BAYBURT
Alternatif turizm arayanların ilk tercihleri arasında yer alan Doğu Karadeniz'de, Soğanlı Dağları'nın dik yamaçları arasında ziyaretçilerini kah sis bulutlarının altında kah üstünde, masmavi görüntüleriyle karşılayan göller, adeta mavi boncuğu andırıyor.
"Yedi Göller" bölgesi olarak bilinen 2 bin 740 rakımlı alanda yer alan Aygır Gölü, Balıklı Göl, Dipsiz Göl, İkiz Göller, Kara Göl, Sarıçiçek Gölü ile Pirömer Gölü, geçmişte sadece yöre halkı tarafından bilinirken özellikle son yıllarda yerli ve yabancı turislerce yaz aylarında tercih ediliyor.
Bayburt ve Trabzon'dan toprak yolla ulaşılan Aygır Gölü'ne gelen ziyaretçiler, şehrin stres ve gürültüsünden uzak doğayla baş başa bir gün geçirme fırsatı yakalarken gölün soğuk sularına ayaklarını sokarak serinlemenin tadını çıkarıyor.
Üzengili köyü Haldizen Yaylası'ndaki Aygır Gölü'ne gelen Mehmet Uçan, tatili de fırsat bilerek ailesiyle doğayla başbaşa kalmak, gürültüden uzak bir gün geçirmek istediklerini söyledi.
Hiçbir yapılaşmanın olmadığı, dağların zirvesinde karların erimesiyle oluşan göl suyunun adeta insanın bütün negatif enerjisini aldığını dile getiren Uçan, "Suyu inanılmaz soğuk.

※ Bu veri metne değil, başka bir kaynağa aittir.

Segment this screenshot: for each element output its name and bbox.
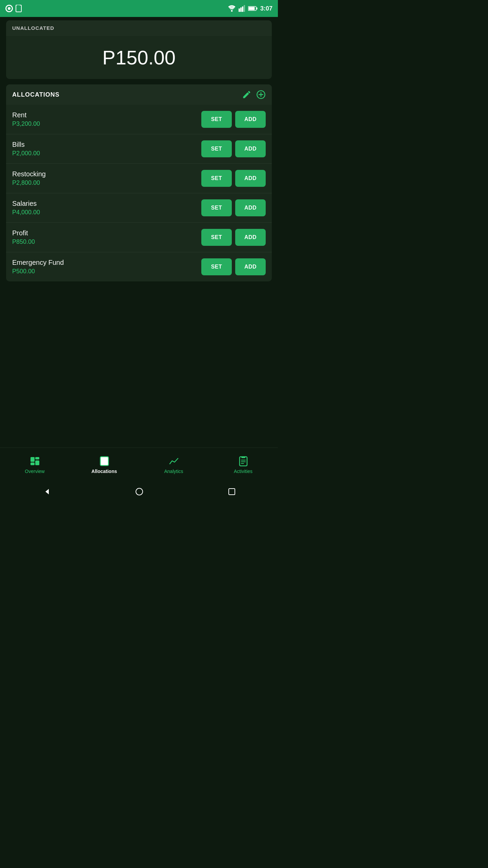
allocation-info: Salaries P4,000.00 (12, 200, 201, 216)
unallocated-amount-value: P150.00 (102, 46, 176, 68)
svg-rect-16 (102, 462, 105, 463)
allocation-buttons: SET ADD (201, 258, 266, 275)
allocation-item: Emergency Fund P500.00 SET ADD (6, 252, 272, 281)
allocation-buttons: SET ADD (201, 229, 266, 246)
allocations-section: ALLOCATIONS Rent (6, 84, 272, 281)
allocations-title: ALLOCATIONS (12, 91, 60, 98)
home-icon (135, 488, 143, 496)
svg-rect-11 (35, 460, 39, 465)
svg-rect-17 (240, 457, 247, 466)
allocation-info: Rent P3,200.00 (12, 111, 201, 127)
svg-rect-15 (102, 461, 107, 462)
recent-icon (228, 488, 236, 495)
allocations-header: ALLOCATIONS (6, 84, 272, 105)
svg-rect-12 (30, 462, 35, 465)
allocation-amount: P4,000.00 (12, 209, 201, 216)
allocations-icon (99, 456, 110, 467)
analytics-icon (168, 456, 179, 467)
allocation-info: Emergency Fund P500.00 (12, 259, 201, 275)
allocation-item: Rent P3,200.00 SET ADD (6, 105, 272, 134)
time-display: 3:07 (260, 5, 272, 12)
allocation-buttons: SET ADD (201, 111, 266, 128)
allocation-item: Profit P850.00 SET ADD (6, 223, 272, 252)
allocation-name: Rent (12, 111, 201, 119)
svg-rect-10 (35, 457, 39, 459)
svg-rect-6 (248, 7, 255, 10)
activities-icon (238, 456, 249, 467)
svg-rect-14 (102, 459, 107, 460)
unallocated-section: UNALLOCATED P150.00 (6, 20, 272, 79)
svg-point-0 (231, 10, 232, 12)
unallocated-header: UNALLOCATED (6, 20, 272, 36)
add-button[interactable]: ADD (235, 170, 266, 187)
nav-activities[interactable]: Activities (208, 453, 278, 477)
status-bar-left (5, 5, 22, 12)
nav-overview[interactable]: Overview (0, 453, 69, 477)
set-button[interactable]: SET (201, 258, 232, 275)
wifi-icon (228, 5, 236, 12)
back-button[interactable] (42, 488, 50, 496)
allocation-amount: P500.00 (12, 268, 201, 275)
svg-rect-20 (241, 461, 246, 462)
svg-rect-3 (242, 6, 243, 12)
add-button[interactable]: ADD (235, 199, 266, 216)
nav-analytics[interactable]: Analytics (139, 453, 208, 477)
add-button[interactable]: ADD (235, 258, 266, 275)
status-bar: 3:07 (0, 0, 278, 17)
bottom-nav: Overview Allocations Analytics (0, 448, 278, 481)
svg-rect-2 (240, 7, 242, 12)
allocation-buttons: SET ADD (201, 170, 266, 187)
allocation-name: Emergency Fund (12, 259, 201, 267)
allocation-info: Restocking P2,800.00 (12, 170, 201, 186)
allocation-amount: P2,000.00 (12, 150, 201, 157)
allocation-item: Bills P2,000.00 SET ADD (6, 134, 272, 164)
recent-button[interactable] (228, 488, 236, 495)
status-bar-right: 3:07 (228, 5, 272, 12)
add-button[interactable]: ADD (235, 111, 266, 128)
allocation-items-container: Rent P3,200.00 SET ADD Bills P2,000.00 S… (6, 105, 272, 281)
svg-point-23 (136, 488, 143, 495)
allocation-item: Restocking P2,800.00 SET ADD (6, 164, 272, 193)
svg-marker-22 (45, 489, 49, 494)
battery-icon (248, 6, 258, 11)
allocation-amount: P3,200.00 (12, 120, 201, 127)
unallocated-amount-container: P150.00 (6, 36, 272, 79)
svg-rect-19 (241, 460, 246, 460)
svg-rect-24 (229, 489, 235, 495)
allocations-nav-label: Allocations (92, 469, 117, 474)
allocation-amount: P850.00 (12, 238, 201, 245)
add-circle-icon (256, 90, 266, 99)
set-button[interactable]: SET (201, 229, 232, 246)
set-button[interactable]: SET (201, 111, 232, 128)
add-button[interactable]: ADD (235, 140, 266, 157)
add-allocation-button[interactable] (256, 90, 266, 99)
allocation-info: Profit P850.00 (12, 229, 201, 245)
pencil-icon (242, 90, 251, 99)
svg-rect-4 (244, 5, 245, 12)
home-button[interactable] (135, 488, 143, 496)
signal-icon (239, 5, 245, 12)
allocation-buttons: SET ADD (201, 140, 266, 157)
allocation-name: Profit (12, 229, 201, 237)
overview-icon (29, 456, 40, 467)
allocation-name: Restocking (12, 170, 201, 178)
analytics-nav-label: Analytics (164, 469, 183, 474)
svg-rect-9 (30, 457, 35, 462)
svg-rect-7 (256, 7, 257, 9)
svg-rect-21 (241, 463, 244, 464)
allocation-info: Bills P2,000.00 (12, 141, 201, 157)
svg-rect-1 (239, 8, 240, 12)
svg-rect-18 (241, 456, 245, 458)
overview-nav-label: Overview (25, 469, 44, 474)
allocation-name: Salaries (12, 200, 201, 208)
set-button[interactable]: SET (201, 170, 232, 187)
allocations-actions (242, 90, 266, 99)
add-button[interactable]: ADD (235, 229, 266, 246)
edit-allocations-button[interactable] (242, 90, 251, 99)
set-button[interactable]: SET (201, 140, 232, 157)
sim-icon (16, 5, 22, 12)
nav-allocations[interactable]: Allocations (69, 453, 139, 477)
set-button[interactable]: SET (201, 199, 232, 216)
system-nav (0, 481, 278, 502)
allocation-buttons: SET ADD (201, 199, 266, 216)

Ayaklarınızı bu suya soktuğunuzda negatif enerjinizi toprağa ve suya verebiliyorsunuz.
Şehirden uzaklaşmak isteyen, yoğun tempoda çalışan insanların buraya gelip çıplak ayakla toprağa basmasını, suyu girmesini herkese tavsiye ederim." dedi.
"Hala bakir, yemyeşil"
Uçan, doğadan kopmayı bir anlamda hayattan kopmaya benzettiğini ifade ederek, şunları söyledi:
"Buralar hala bakir, yemyeşil, hala toprak, doğallık bozulmamış. Bence insanlar Karadeniz'e gelsinler, Karadeniz'i görsünler. Bu güzellikleri, bu krater göllerini, bu zirveleri doyasıya yaşasınlar. Evet, deniz tatili yapılsın ama bence doğa tatilini de yaşasınlar.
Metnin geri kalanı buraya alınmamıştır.